Nossos pais, nossos avós foram escravizados, colonizados, animalizados. Mas não foram aniquilados. Preservaram sua dignidade de seres humanos através da resistência heroica que conduziram para se desgarrarem do jugo colonial. Nós somos seus herdeiros, como somos os herdeiros dos franceses que resistiram à barbárie nazista e de todos os que se engajaram com os oprimidos, demonstrando, pelo seu engajamento e seus sacrifícios, que a luta anticolonial é indissociável do combate pela igualdade social, a justiça e a cidadania. Dien Bien Phu[5] é a vitória destes. Dien Bien Phu não é uma derrota, mas antes uma vitória da liberdade, igualdade e fraternidade.

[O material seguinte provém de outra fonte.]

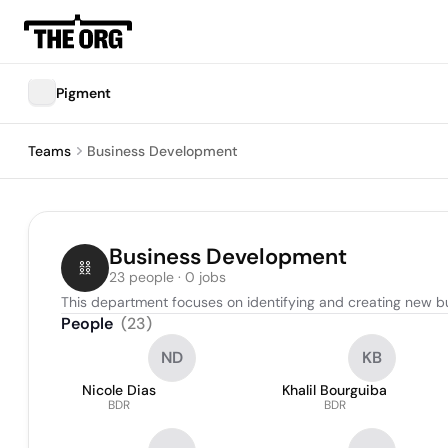
Pigment
Teams
Business Development
Business Development
23 people · 0 jobs
This department focuses on identifying and creating new bu
People
(
23
)
ND
KB
Nicole Dias
Khalil Bourguiba
BDR
BDR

Por estas mesmas razões, nós estamos ao lado de todos os povos (da África à Palestina, do Iraque à Chechênia, do Caribe à América Latina…) que lutam por sua emancipação, contra todas as formas de dominação imperialista, colonial ou neocolonial.

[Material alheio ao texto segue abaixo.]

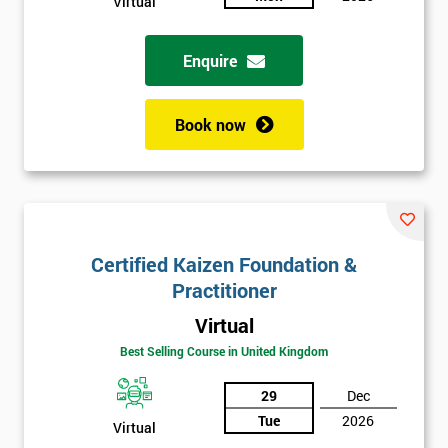
Virtual
Enquire
Book now
Certified Kaizen Foundation &
Practitioner
Virtual
Best Selling Course in United Kingdom
29
Dec
Tue
2026
Virtual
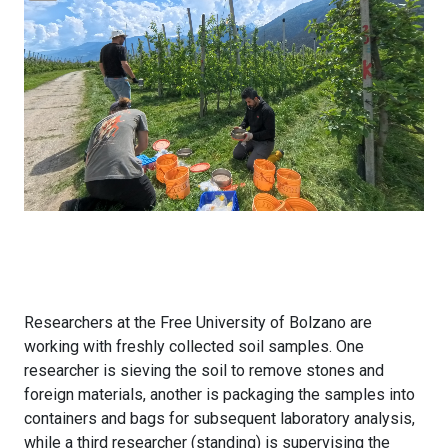
Researchers at the Free University of Bolzano are
working with freshly collected soil samples. One
researcher is sieving the soil to remove stones and
foreign materials, another is packaging the samples into
containers and bags for subsequent laboratory analysis,
while a third researcher (standing) is supervising the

NÓS, descendentes de escravos e de deportados africanos, filhas e filhos de colonizados e de imigrados, NÓS, franceses e não-franceses, militantes engajados nas lutas contra a opressão e as discriminações produzidas pela República pós-colonial, lançamos um chamado àquelas e àqueles que tomam parte nestes combates para que se reúnam em um Congresso anticolonial a fim de contribuir com a emergência de um dinâmica autônoma que interpele o sistema político e seus atores e, para além destes, ao conjunto da sociedade francesa, com a perspectiva de uma luta comum de todos os oprimidos e explorados por uma democracia social verdadeiramente igualitária e universal.

No 8 de maio de 1945, a República revela suas contradições: no mesmo dia em que os franceses festejam a capitulação nazista, uma repressão inaudita se abate sobre os colonizados argelinos do norte da região de Constantina: milhares de mortos.

No próximo 8 de maio, aos 60 anos deste massacre, prolonguemos o combate anticolonial com a primeira Marcha dos Indígenas da República!

[1] Este chamado foi publicado em 16 de janeiro de 2005. O « Congresso do anticolonialismo pós-colonial » ocorreu em Paris no dia 16 de abril do mesmo ano, e junto com a « Marcha dos indígenas da República » do 8 de maio, constitui o evento fundador do Movimento.

[2] Harkis são combatentes argelinos dos exércitos franceses durante a guerra colonial francesa na Argélia, cujos direitos como veteranos de guerra e como cidadãos nunca foram reconhecidos pelo Estado francês. De fato, após sua chegada na Francês depois da vitória da Frente de Libertação Nacional, foram segregados e internados em campos militares durante muitos anos. Hoje em dia, os sobreviventes e seus filhos constituem uma população discriminada como a grande maioria dos árabe-muçulmanos na França

[3] “Beur” e “black” surgiram como gírias do vocabulário popular para denominar árabes e negro (“beur” se forma a partir da inversão das sílabas da palavra árabe em francês: arabe > be-ar > beur). Atualmente são praticamente termos politicamente corretos, uma vez que os jovens utilizam cada vez mais outras palavras, como “renoi” e  “rebeu” (inversões de “noir” (negro) e “beur”).

[4] A “dupla pena” se aplica aos estrangeiros (somente aos “extracomunitários”, isto é, aqueles que não provêm da União Europeia, cujos cidadãos, não obstante serem estrangeiros, gozam de um tratamento especial) que cometem um delito: após haverem cumprido a pena prisional correspondente, são expulsos aos seus países de origem. O estatuto pessoal é o tratamento diferencial da mulher em relação ao homem.

[5] Dien Bien Phu foi a batalha que, em 1954, decidiu a vitória das forças Vietcongue frente ao exército francês na Indochina (antiga colônia francesa que compreendia Vietnã, Laos e Camboja). Poucos meses depois se firmaram os acordos de Genebra, que significaram a retirada das tropas coloniais e o reconhecimento da independência desta antiga colônia francesa.